La tradición, en tanto, se caracteriza precisamente por su resistencia a dejarse aprehender en una fórmula hermética. Como resultado de una serie de experiencias, —esto es de sucesivas transformaciones de la realidad bajo la acción de un ideal que la supera consultándola y la modela obedeciéndola—, la tradición es heterogénea y contradictoria en sus componentes. Para reducirla a un concepto único, es preciso contentarse con su esencia, renunciando a sus diversas cristalizaciones.
Los monarquistas franceses construyen toda su doctrina, sobre la creencia de que la tradición de Francia, es fundamentalmente aristocrática y monárquica, idea concebible únicamente por gentes enteramente hipnotizadas por la imagen de la Francia de Carlo Magno.
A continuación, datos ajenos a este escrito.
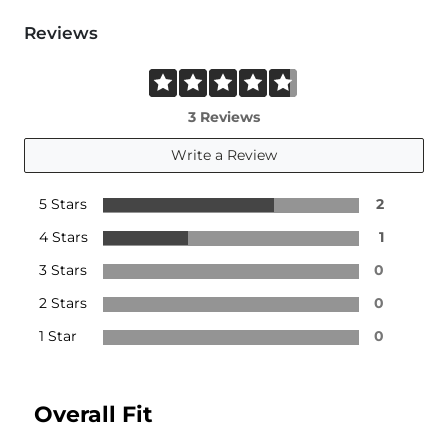
Reviews
3 Reviews
Write a Review
5 Stars
2
4 Stars
1
3 Stars
0
2 Stars
0
1 Star
0
Overall Fit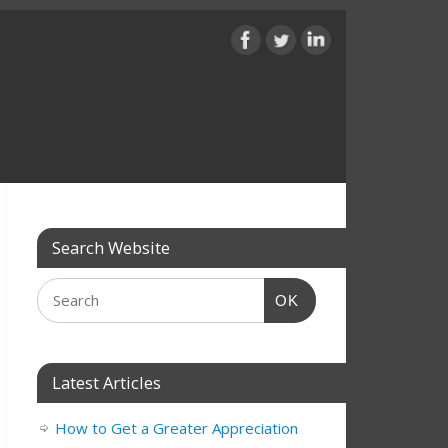
Search Website
OK
Latest Articles
How to Get a Greater Appreciation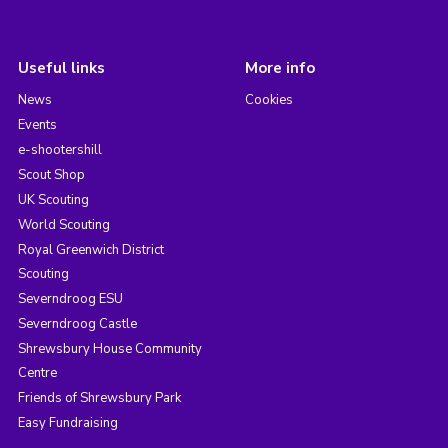
Useful links
More info
News
Cookies
Events
e-shootershill
Scout Shop
UK Scouting
World Scouting
Royal Greenwich District
Scouting
Severndroog ESU
Severndroog Castle
Shrewsbury House Community
Centre
Friends of Shrewsbury Park
Easy Fundraising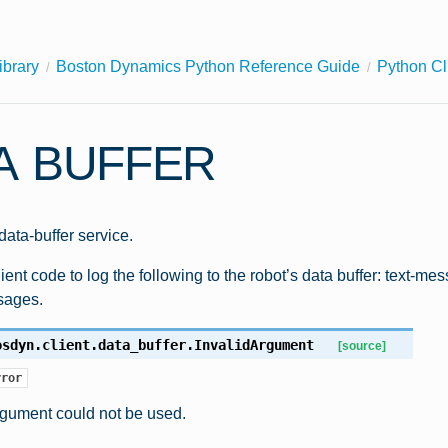
ibrary
Boston Dynamics Python Reference Guide
Python Cl
A BUFFER
 data-buffer service.
ient code to log the following to the robot’s data buffer: text-m
sages.
osdyn.client.data_buffer.
InvalidArgument
[source]
rror
rgument could not be used.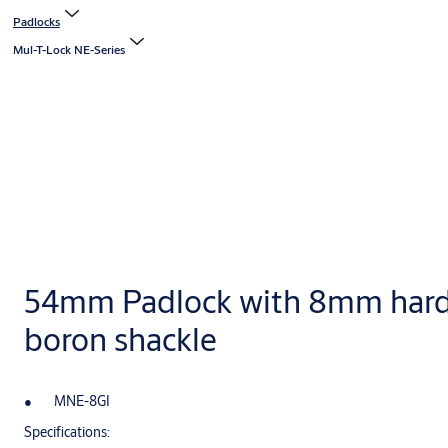
Padlocks
Mul-T-Lock NE-Series
54mm Padlock with 8mm har
boron shackle
MNE-8GI
Specifications: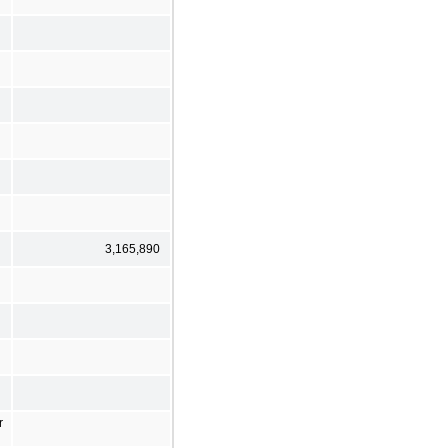
3,165,890
r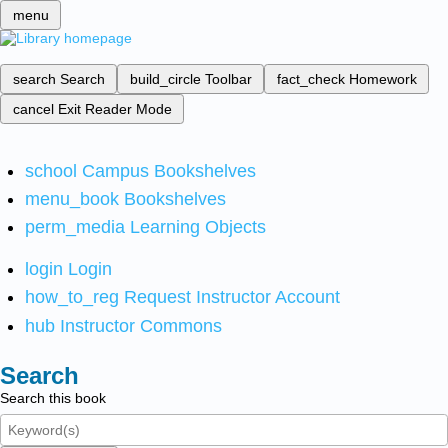
menu
search
Search
build_circle
Toolbar
fact_check
Homework
cancel
Exit Reader Mode
school
Campus Bookshelves
menu_book
Bookshelves
perm_media
Learning Objects
login
Login
how_to_reg
Request Instructor Account
hub
Instructor Commons
Search
Search this book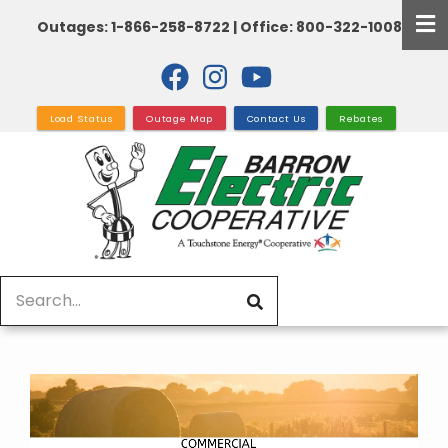
Skip
Outages: 1-866-258-8722 | Office: 800-322-1008
to
main
content
Load Status
Outage Map
Contact Us
Rebates
Search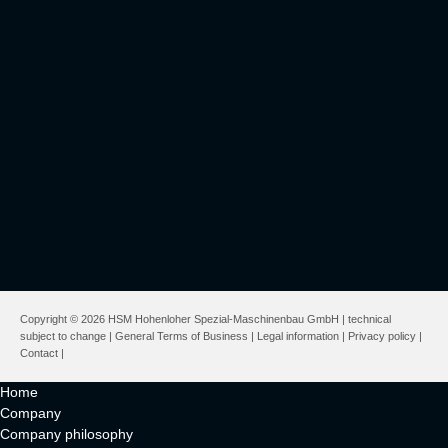
Copyright © 2026 HSM Hohenloher Spezial-Maschinenbau GmbH | technical
subject to change |
General Terms of Business
|
Legal information
|
Privacy policy
|
Contact
|
Home
Company
Company philosophy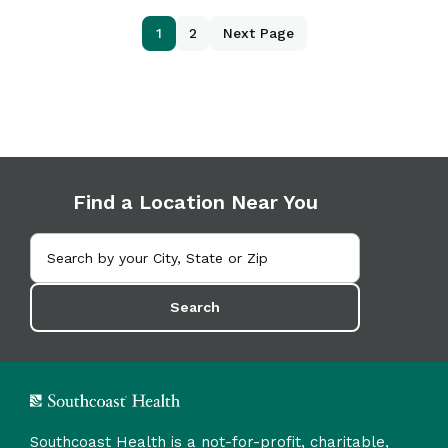
1
2
Next Page
Find a Location Near You
Search
Southcoast Health is a not-for-profit, charitable,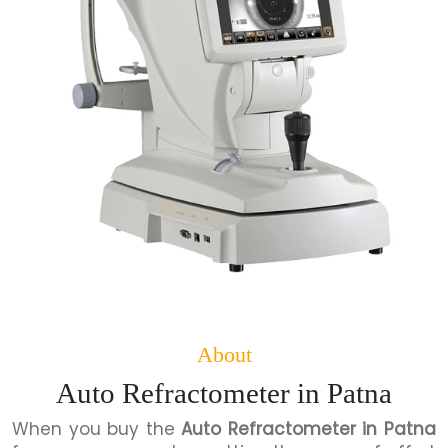
About
Auto Refractometer in Patna
When you buy the
Auto Refractometer in Patna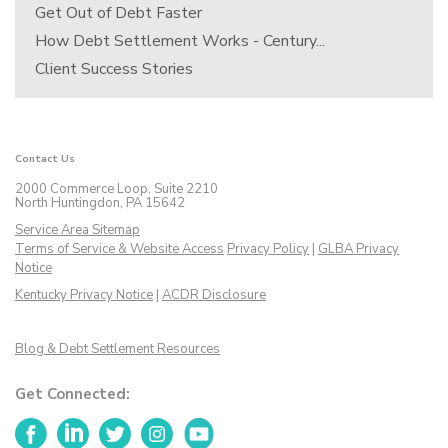
Get Out of Debt Faster
How Debt Settlement Works - Century...
Client Success Stories
Contact Us
2000 Commerce Loop, Suite 2210
North Huntingdon, PA 15642
Service Area Sitemap
Terms of Service & Website Access
Privacy Policy
|
GLBA Privacy
Notice
Kentucky Privacy Notice
|
ACDR Disclosure
Blog & Debt Settlement Resources
Get Connected:
Facebook
LinkedIn
Twitter
Instagram
YouTube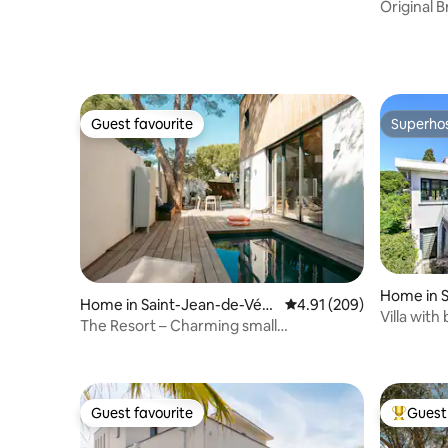
Original 
station
Guest favourite
Superho
Guest favourite
Superho
Home in 
Home in Saint-Jean-de-Véd
4.91 out of 5 average ra
4.91 (209)
Villa with
as
The Resort – Charming small
architectural villa
Guest favourite
Guest 
Guest favourite
Top gues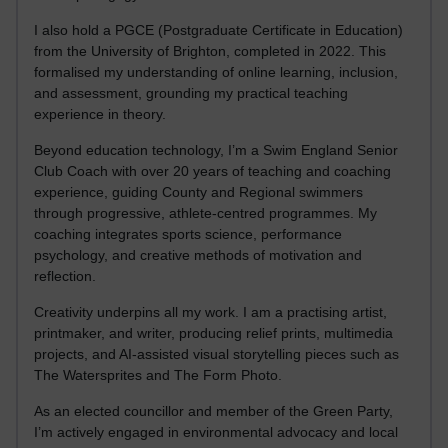
I also hold a PGCE (Postgraduate Certificate in Education)
from the University of Brighton, completed in 2022. This
formalised my understanding of online learning, inclusion,
and assessment, grounding my practical teaching
experience in theory.
Beyond education technology, I’m a Swim England Senior
Club Coach with over 20 years of teaching and coaching
experience, guiding County and Regional swimmers
through progressive, athlete-centred programmes. My
coaching integrates sports science, performance
psychology, and creative methods of motivation and
reflection.
Creativity underpins all my work. I am a practising artist,
printmaker, and writer, producing relief prints, multimedia
projects, and AI-assisted visual storytelling pieces such as
The Watersprites and The Form Photo.
As an elected councillor and member of the Green Party,
I’m actively engaged in environmental advocacy and local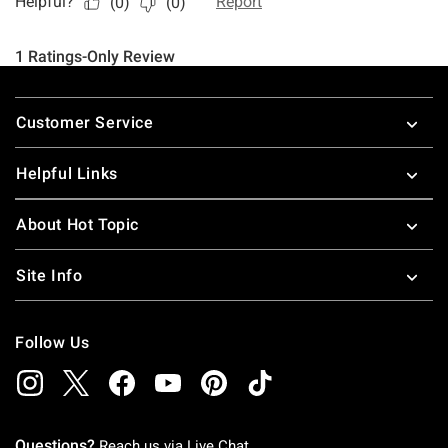
Footer
Customer Service
Helpful Links
About Hot Topic
Site Info
Follow Us
Questions?
Reach us via
Live Chat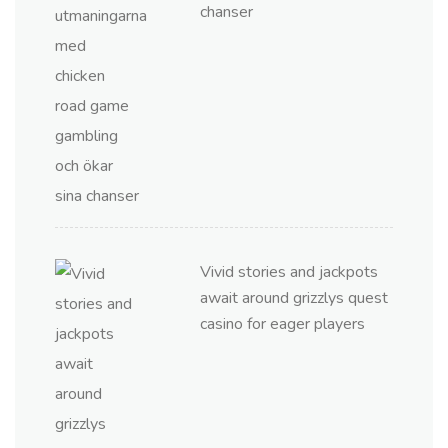
chanser
Vivid stories and jackpots
await around grizzlys quest
casino for eager players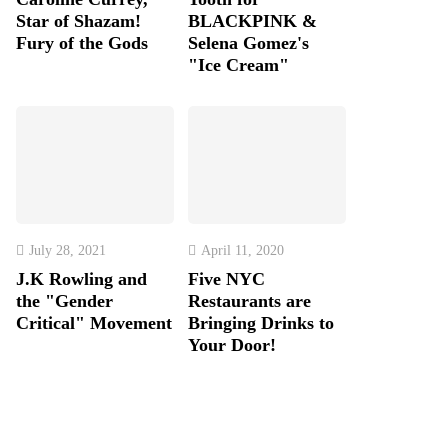
Star of Shazam!
BLACKPINK &
Fury of the Gods
Selena Gomez's
"Ice Cream"
July 28, 2021
April 11, 2020
J.K Rowling and
Five NYC
the "Gender
Restaurants are
Critical" Movement
Bringing Drinks to
Your Door!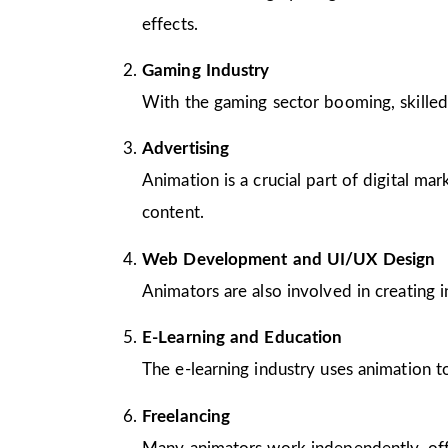
effects.
Gaming Industry
With the gaming sector booming, skilled
Advertising
Animation is a crucial part of digital m
content.
Web Development and UI/UX Design
Animators are also involved in creating 
E-Learning and Education
The e-learning industry uses animation to
Freelancing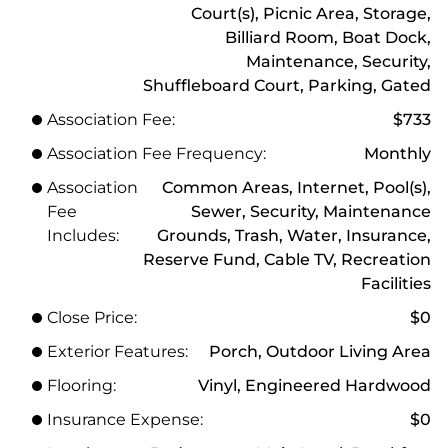
Court(s), Picnic Area, Storage,
Billiard Room, Boat Dock,
Maintenance, Security,
Shuffleboard Court, Parking, Gated
Association Fee:
$733
Association Fee Frequency:
Monthly
Association
Common Areas, Internet, Pool(s),
Fee
Sewer, Security, Maintenance
Includes:
Grounds, Trash, Water, Insurance,
Reserve Fund, Cable TV, Recreation
Facilities
Close Price:
$0
Exterior Features:
Porch, Outdoor Living Area
Flooring:
Vinyl, Engineered Hardwood
Insurance Expense:
$0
René Johannet, reaccionario también, pero de otra estirpe, sostiene que la tradición de Francia es absolutamente burguesa y que la nobleza, en la que depositan su recalcitrante esperanza Maurras y sus amigos, está descartada como clase dirigente desde que, para subsistir, ha tenido que aburguesarse. Pero el cimiento social de Francia son sus familias campesinas, su artesanado laborioso. Está averiguado el papel de los descamisados en el período culminante de la revolución burguesa. De manera que si en la praxis del socialismo francés entrará la declamación nacionalista, el proletariado de Francia podría también descubrirle a su país, sin demasiada fatiga, una cuantiosa tradición obrera.
La facultad de pensar la historia y la facultad de hacerla o crearla, se identifican (...) Quien no puede imaginar el futuro, tampoco puede, por lo general, imaginar el pasado.
Lo que esto nos revela es que la tradición aparece particularmente invocada, y aun ficticiamente acaparada por los menos aptos para recrearla. De lo cual nadie debe asombrarse. El pasadista tiene siempre el paradójico destino de entender el pasado muy inferiormente al futurista. La facultad de pensar la historia y la facultad de hacerla o crearla, se identifican: El revolucionario, tiene del pasado una imagen un poco subjetiva acaso, pero animada y viviente, mientras que el pasadista es incapaz de representárselo en su inquietud y su fluencia. Quien no puede imaginar el futuro, tampoco puede, por lo general, imaginar el pasado.
No existe, pues, un conflicto real entre el revolucionario y la tradición, sino para los que conciben la tradición como un museo o una momia. El conflicto es efectivo sólo con el tradicionalismo. Los revolucionarios encarnan la voluntad de la sociedad de no petrificarse en un estadio, de no inmovilizarse en una actitud. A veces la sociedad pierde esta voluntad creadora, paralizada por una sensación de acabamiento o desencanto. Pero entonces se constará, inexorablemente, su envejecimiento y su decadencia.
La tradición de esta época, la están haciendo los que parecen a veces negar, iconoclastas, toda tradición. De ellos, es, por la menos, la parte activa. Sin ellos, la sociedad acusarla el abandono ó la abdicación de la voluntad de vivir renovándose y superándose incesantemente.
Maurice Barrés legó a sus discípulos una definición algo fúnebre de la Patria. "La Patria es la tierra y los muertos". Barrés mismo era un hombre de aire fúnebre y mortuorio, que según Valle Inclán, semejaba físicamente un cuervo mojado. Pero las generaciones post-bélicas están frente al dilema de enterrar con los despojos de Barrés su pensamiento de "paysan" solitario dominado por el culto excesivo del suelo y de sus difuntos o de resignarse a ser enterrada ella misma después de haber sobrevivido sin un pensamiento propio nutrido de su sangre y de su esperanza. Idéntica es su situación ante el tradicionalismo.
Notas:
(1) Publicado en la revista Mundial, Lima, el 25 de noviembre de 1927.
(2) Compilado en El Artista y la Epoca, págs. 126, tomo 6 de la primera Colección Popular (N. de las E.).